America is not alone, like the poster would have us believe. What about the bombings in Russia, England, Spain, Morocco, India and other places, that have occurred in the past eight years alone? It is called international terrorism because it affects the international community. Are the College Republicans deliberately ignoring the suffering of the "Coalition of the Willing" with whose support the Republican leadership took to fighting the "War on Terror?"

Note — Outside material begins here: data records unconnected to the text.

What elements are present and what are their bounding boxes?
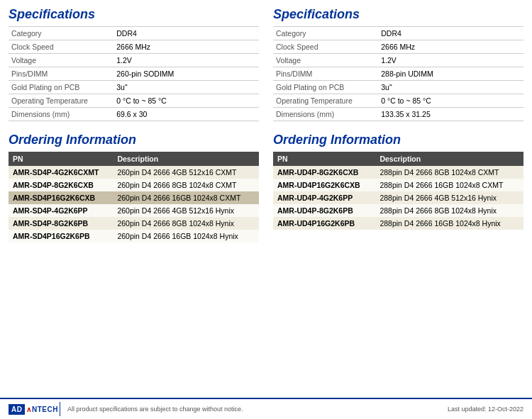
order-header-cell: PN — [9, 152, 113, 166]
order-pn: AMR-SD4P16G2K6CXB — [9, 191, 113, 204]
footer: AD∧NTECH All product specifications are … — [0, 398, 532, 419]
right-ordering-title: Ordering Information — [273, 133, 523, 147]
order-desc: 288pin D4 2666 16GB 1024x8 Hynix — [375, 217, 523, 230]
spec-row: Dimensions (mm)69.6 x 30 — [9, 108, 259, 121]
spec-label: Voltage — [9, 54, 113, 67]
order-pn: AMR-SD4P-4G2K6CXMT — [9, 166, 113, 179]
order-desc: 288pin D4 2666 4GB 512x16 Hynix — [375, 191, 523, 204]
order-pn: AMR-SD4P-8G2K6PB — [9, 217, 113, 230]
left-spec-table: CategoryDDR4Clock Speed2666 MHzVoltage1.… — [9, 26, 259, 121]
spec-row: CategoryDDR4 — [9, 27, 259, 40]
logo-tech-part: ∧NTECH — [25, 404, 59, 415]
spec-value: 2666 MHz — [378, 40, 523, 54]
spec-label: Pins/DIMM — [9, 67, 113, 81]
spec-value: DDR4 — [378, 27, 523, 40]
order-pn: AMR-UD4P16G2K6PB — [273, 217, 375, 230]
order-header-cell: Description — [375, 152, 523, 166]
spec-label: Dimensions (mm) — [9, 108, 113, 121]
order-desc: 288pin D4 2666 8GB 1024x8 CXMT — [375, 166, 523, 179]
spec-label: Gold Plating on PCB — [273, 81, 378, 94]
left-order-table: PNDescription AMR-SD4P-4G2K6CXMT260pin D… — [9, 152, 259, 242]
footer-notice: All product specifications are subject t… — [67, 406, 448, 413]
order-pn: AMR-UD4P-4G2K6PP — [273, 191, 375, 204]
order-row: AMR-UD4P16G2K6PB288pin D4 2666 16GB 1024… — [273, 217, 523, 230]
order-row: AMR-SD4P-8G2K6PB260pin D4 2666 8GB 1024x… — [9, 217, 259, 230]
order-pn: AMR-UD4P-8G2K6PB — [273, 204, 375, 217]
order-desc: 260pin D4 2666 4GB 512x16 Hynix — [113, 204, 259, 217]
order-row: AMR-UD4P-8G2K6PB288pin D4 2666 8GB 1024x… — [273, 204, 523, 217]
spec-label: Dimensions (mm) — [273, 108, 378, 121]
spec-value: 1.2V — [378, 54, 523, 67]
spec-row: Pins/DIMM288-pin UDIMM — [273, 67, 523, 81]
footer-updated: Last updated: 12-Oct-2022 — [448, 406, 523, 413]
order-pn: AMR-SD4P16G2K6PB — [9, 230, 113, 242]
spec-row: Dimensions (mm)133.35 x 31.25 — [273, 108, 523, 121]
spec-value: 133.35 x 31.25 — [378, 108, 523, 121]
spec-row: Clock Speed2666 MHz — [273, 40, 523, 54]
spec-value: 260-pin SODIMM — [113, 67, 259, 81]
order-row: AMR-SD4P-8G2K6CXB260pin D4 2666 8GB 1024… — [9, 179, 259, 191]
spec-value: 3u" — [113, 81, 259, 94]
order-desc: 288pin D4 2666 16GB 1024x8 CXMT — [375, 179, 523, 191]
right-specs-title: Specifications — [273, 7, 523, 22]
left-specs-title: Specifications — [9, 7, 259, 22]
order-desc: 260pin D4 2666 8GB 1024x8 CXMT — [113, 179, 259, 191]
order-pn: AMR-SD4P-8G2K6CXB — [9, 179, 113, 191]
order-pn: AMR-UD4P-8G2K6CXB — [273, 166, 375, 179]
right-spec-table: CategoryDDR4Clock Speed2666 MHzVoltage1.… — [273, 26, 523, 121]
right-column: Specifications CategoryDDR4Clock Speed26… — [273, 7, 523, 242]
spec-label: Voltage — [273, 54, 378, 67]
spec-label: Clock Speed — [9, 40, 113, 54]
advantech-logo: AD∧NTECH — [9, 404, 60, 415]
spec-value: 0 °C to ~ 85 °C — [378, 94, 523, 108]
spec-label: Clock Speed — [273, 40, 378, 54]
spec-value: 288-pin UDIMM — [378, 67, 523, 81]
spec-row: Voltage1.2V — [9, 54, 259, 67]
order-desc: 260pin D4 2666 16GB 1024x8 CXMT — [113, 191, 259, 204]
order-row: AMR-UD4P16G2K6CXB288pin D4 2666 16GB 102… — [273, 179, 523, 191]
right-order-table: PNDescription AMR-UD4P-8G2K6CXB288pin D4… — [273, 152, 523, 230]
order-pn: AMR-SD4P-4G2K6PP — [9, 204, 113, 217]
spec-label: Category — [9, 27, 113, 40]
spec-row: Operating Temperature0 °C to ~ 85 °C — [9, 94, 259, 108]
order-row: AMR-SD4P-4G2K6PP260pin D4 2666 4GB 512x1… — [9, 204, 259, 217]
spec-value: 2666 MHz — [113, 40, 259, 54]
order-desc: 260pin D4 2666 8GB 1024x8 Hynix — [113, 217, 259, 230]
spec-value: DDR4 — [113, 27, 259, 40]
order-row: AMR-UD4P-8G2K6CXB288pin D4 2666 8GB 1024… — [273, 166, 523, 179]
order-header-cell: PN — [273, 152, 375, 166]
spec-row: Voltage1.2V — [273, 54, 523, 67]
spec-value: 69.6 x 30 — [113, 108, 259, 121]
order-row: AMR-SD4P16G2K6CXB260pin D4 2666 16GB 102… — [9, 191, 259, 204]
spec-value: 1.2V — [113, 54, 259, 67]
spec-value: 3u" — [378, 81, 523, 94]
spec-row: Gold Plating on PCB3u" — [273, 81, 523, 94]
main-content: Specifications CategoryDDR4Clock Speed26… — [0, 0, 532, 250]
footer-divider — [60, 402, 60, 416]
spec-row: Pins/DIMM260-pin SODIMM — [9, 67, 259, 81]
spec-label: Pins/DIMM — [273, 67, 378, 81]
order-desc: 288pin D4 2666 8GB 1024x8 Hynix — [375, 204, 523, 217]
spec-row: CategoryDDR4 — [273, 27, 523, 40]
spec-row: Operating Temperature0 °C to ~ 85 °C — [273, 94, 523, 108]
spec-row: Gold Plating on PCB3u" — [9, 81, 259, 94]
order-row: AMR-UD4P-4G2K6PP288pin D4 2666 4GB 512x1… — [273, 191, 523, 204]
left-ordering-title: Ordering Information — [9, 133, 259, 147]
order-pn: AMR-UD4P16G2K6CXB — [273, 179, 375, 191]
order-row: AMR-SD4P16G2K6PB260pin D4 2666 16GB 1024… — [9, 230, 259, 242]
order-desc: 260pin D4 2666 16GB 1024x8 Hynix — [113, 230, 259, 242]
order-header-cell: Description — [113, 152, 259, 166]
spec-value: 0 °C to ~ 85 °C — [113, 94, 259, 108]
order-desc: 260pin D4 2666 4GB 512x16 CXMT — [113, 166, 259, 179]
spec-row: Clock Speed2666 MHz — [9, 40, 259, 54]
spec-label: Operating Temperature — [273, 94, 378, 108]
spec-label: Gold Plating on PCB — [9, 81, 113, 94]
logo-adv-part: AD — [9, 404, 25, 415]
left-column: Specifications CategoryDDR4Clock Speed26… — [9, 7, 259, 242]
spec-label: Operating Temperature — [9, 94, 113, 108]
order-row: AMR-SD4P-4G2K6CXMT260pin D4 2666 4GB 512… — [9, 166, 259, 179]
spec-label: Category — [273, 27, 378, 40]
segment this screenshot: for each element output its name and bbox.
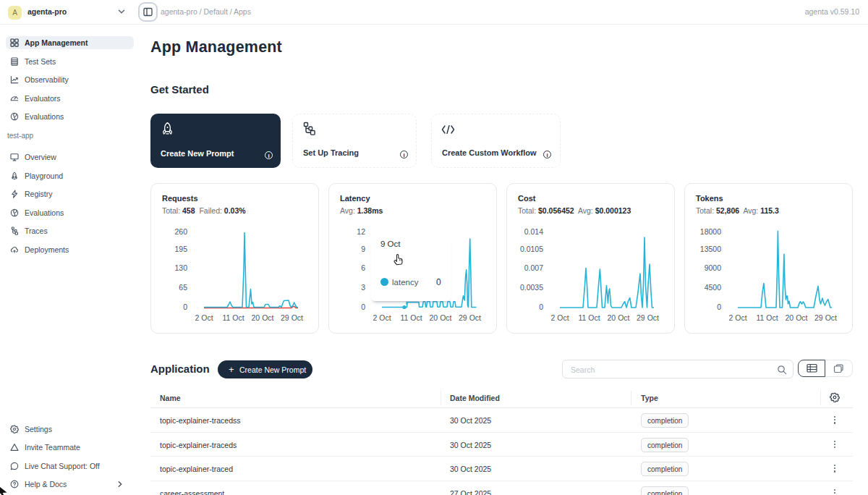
svg-text:0: 0 xyxy=(183,302,187,311)
svg-text:0.0105: 0.0105 xyxy=(520,245,543,253)
svg-text:65: 65 xyxy=(179,283,187,292)
svg-text:12: 12 xyxy=(357,227,365,236)
svg-text:29 Oct: 29 Oct xyxy=(459,313,481,322)
svg-text:2 Oct: 2 Oct xyxy=(373,313,391,322)
svg-text:9: 9 xyxy=(361,245,365,253)
svg-text:0: 0 xyxy=(361,302,365,311)
svg-text:0.014: 0.014 xyxy=(524,227,543,236)
svg-text:20 Oct: 20 Oct xyxy=(430,313,452,322)
svg-text:11 Oct: 11 Oct xyxy=(222,313,244,322)
svg-text:11 Oct: 11 Oct xyxy=(756,313,778,322)
svg-text:29 Oct: 29 Oct xyxy=(814,313,837,322)
svg-text:11 Oct: 11 Oct xyxy=(578,313,600,322)
svg-text:11 Oct: 11 Oct xyxy=(400,313,422,322)
svg-text:2 Oct: 2 Oct xyxy=(195,313,213,322)
svg-text:20 Oct: 20 Oct xyxy=(608,313,630,322)
svg-text:18000: 18000 xyxy=(700,227,721,236)
svg-text:2 Oct: 2 Oct xyxy=(550,313,569,322)
svg-text:20 Oct: 20 Oct xyxy=(252,313,274,322)
svg-text:195: 195 xyxy=(174,245,187,253)
svg-text:260: 260 xyxy=(174,227,187,236)
svg-text:2 Oct: 2 Oct xyxy=(728,313,746,322)
svg-text:6: 6 xyxy=(361,263,365,272)
svg-text:9000: 9000 xyxy=(705,263,722,272)
svg-text:0.0035: 0.0035 xyxy=(520,283,543,292)
svg-text:0.007: 0.007 xyxy=(524,263,543,272)
svg-text:20 Oct: 20 Oct xyxy=(786,313,808,322)
svg-text:13500: 13500 xyxy=(700,245,721,253)
svg-text:0: 0 xyxy=(717,302,721,311)
svg-text:29 Oct: 29 Oct xyxy=(281,313,303,322)
svg-text:0: 0 xyxy=(539,302,543,311)
svg-text:3: 3 xyxy=(361,283,365,292)
svg-text:130: 130 xyxy=(174,263,187,272)
svg-text:29 Oct: 29 Oct xyxy=(637,313,659,322)
svg-text:4500: 4500 xyxy=(705,283,722,292)
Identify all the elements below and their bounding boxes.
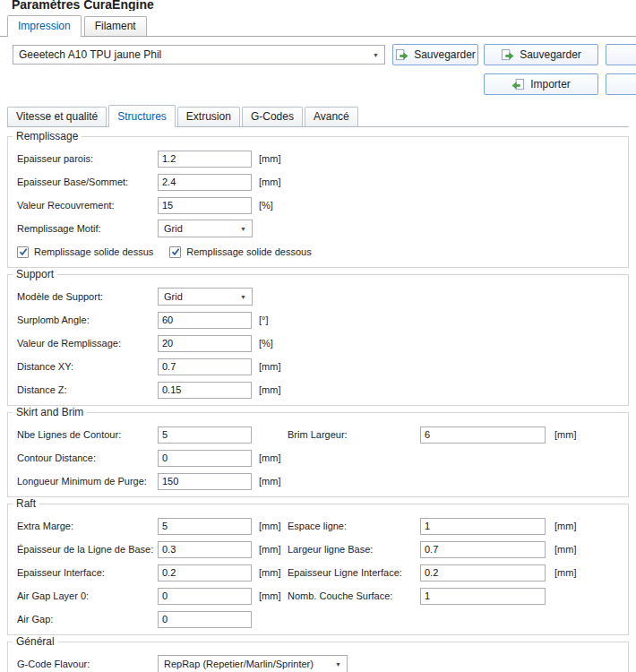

It is rhetoric of this kind that leads elderly women in airports to shudder at the sight of turbaned gentlemen. It is rhetoric of this kind that fails to counter growing anti-Americanism abroad. And it is this rhetoric that breeds the ignorant policy that loses America one geopolitical battle after another. Just as a child playing with a knife must be stripped of his dangerous toy before being explained its danger, the College Republicans' propaganda must be censored until they have learned to use historical imagery responsibly and constructively.

Andrey Tolstoy '10 is from St. Petersburg, Russia.